Um documento produzido pela Diretoria Econômico-Financeira (DIEFI) dos Correios revelou que a projeção de prejuízo para 2025 é menor do que o inicialmente previsto pela empresa ao longo do ano. Inicialmente, a previsão era de um déficit de R$ 6 bilhões, mas no documento mais recente da DIEFI, a estimativa é que o resultado negativo para o ano de 2025 fique em torno de R$ 5,8 bilhões.

A projeção para 2026 é ainda mais preocupante, pois estima-se que o déficit atingirá a marca de R$ 9,1 bilhões. Esse aumento nas estimativas de prejuízo para 2025 ocorreu após a decisão de postergar parte dos pagamentos com o intuito de ajustar o fluxo de caixa da empresa, em uma das medidas adotadas para contornar a crise financeira da estatal.

A diretoria financeira afirmou que o reajuste nas projeções de 2025 aconteceu após a decisão de adiar pagamentos, a fim de adequar o fluxo de caixa da empresa. Outra ação adotada foi a contratação de empréstimos no valor de R$ 13,8 bilhões no ano anterior para tentar melhorar a situação econômico-financeira. Porém, a maior parte desses recursos só entrou no caixa no penúltimo dia do ano.

A readequação financeira dos Correios envolveu cerca de R$ 3,7 bilhões que seriam pagos a fornecedores, benefícios, despesas assistenciais, obrigações trabalhistas e tributárias.
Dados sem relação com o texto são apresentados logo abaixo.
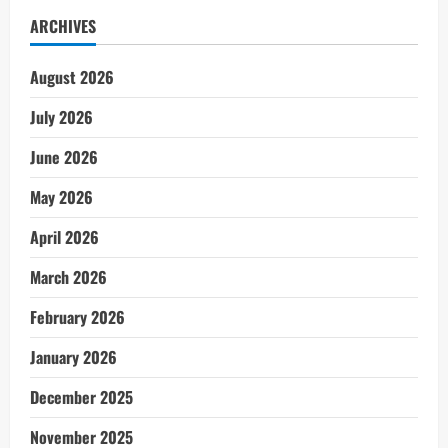
ARCHIVES
August 2026
July 2026
June 2026
May 2026
April 2026
March 2026
February 2026
January 2026
December 2025
November 2025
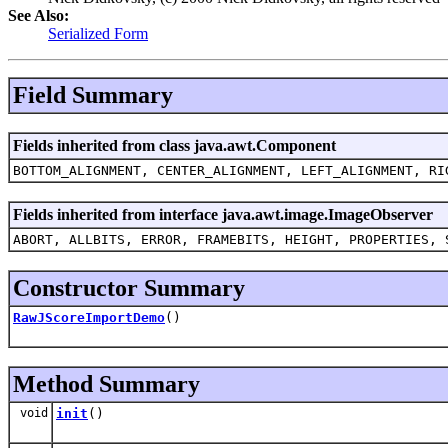
See Also:
Serialized Form
Field Summary
Fields inherited from class java.awt.Component
BOTTOM_ALIGNMENT, CENTER_ALIGNMENT, LEFT_ALIGNMENT, RI
Fields inherited from interface java.awt.image.ImageObserver
ABORT, ALLBITS, ERROR, FRAMEBITS, HEIGHT, PROPERTIES, 
Constructor Summary
RawJScoreImportDemo
()
Method Summary
void
init
()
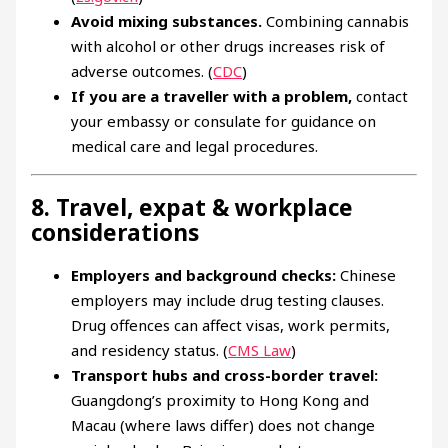
Avoid mixing substances.
Combining cannabis
with alcohol or other drugs increases risk of
adverse outcomes. (
CDC
)
If you are a traveller with a problem,
contact
your embassy or consulate for guidance on
medical care and legal procedures.
8. Travel, expat & workplace
considerations
Employers and background checks:
Chinese
employers may include drug testing clauses.
Drug offences can affect visas, work permits,
and residency status. (
CMS Law
)
Transport hubs and cross-border travel:
Guangdong’s proximity to Hong Kong and
Macau (where laws differ) does not change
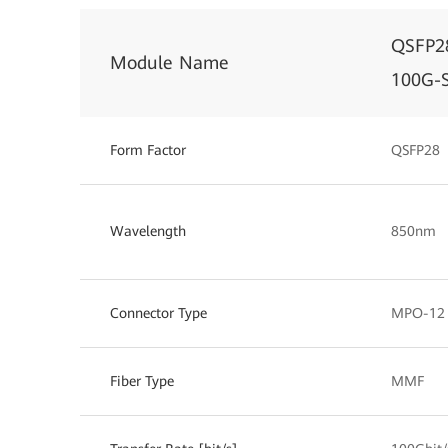
QSFP2
Module Name
100G-
Form Factor
QSFP28
Wavelength
850nm
Connector Type
MPO-12
Fiber Type
MMF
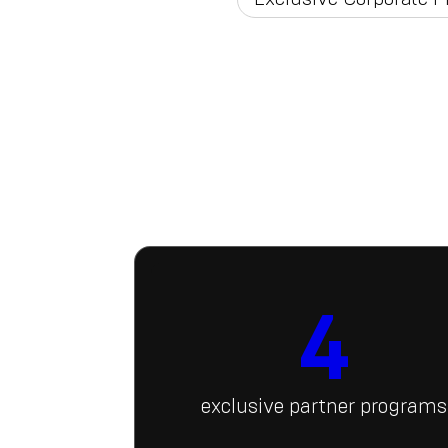
4
exclusive partner programs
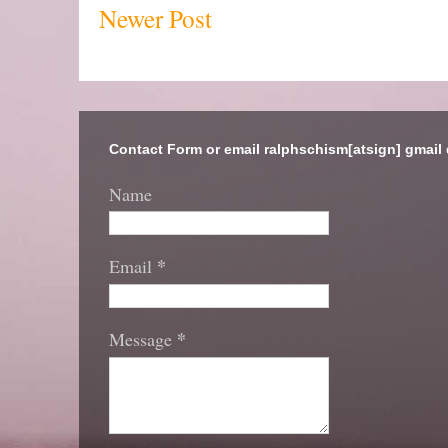
Newer Post
Contact Form or email ralphschism[atsign] gmail
Name
*
Email
*
Message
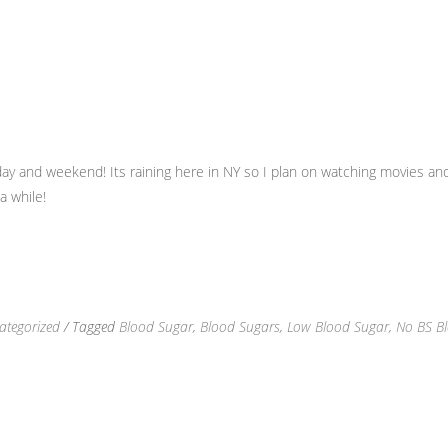
y and weekend! Its raining here in NY so I plan on watching movies and
a while!
ategorized
/ Tagged
Blood Sugar
,
Blood Sugars
,
Low Blood Sugar
,
No BS Bl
O aumento dos gastos e a não realização da receita conforme planejado nos anos de 2024 e 2025 foram apontados como os principais responsáveis pelo agravamento da liquidez da empresa e seu impacto no funcionamento regular das operações e negócios.

Como parte das ações de governança, um comitê de contingência foi instituído em junho de 2025 para coordenar diretrizes de desembolso e garantir a continuidade operacional. Esse comitê coordenou reprogramações de desembolsos alinhadas às prioridades estratégicas definidas pela Administração, incluindo postergações para adequar o fluxo de caixa e garantir a continuidade das operações e o cumprimento dos compromissos essenciais, conforme mencionado no documento obtido de forma exclusiva pelo DE.

Com todos esses desafios financeiros pela frente, os Correios buscam soluções para equilibrar suas contas e superar o cenário adverso. A venda de imóveis é uma das estratégias adotadas para cobrir o rombo histórico nas finanças da empresa. Com novas medidas e planejamentos financeiros, os Correios seguem em busca de estabilidade e recuperação econômica.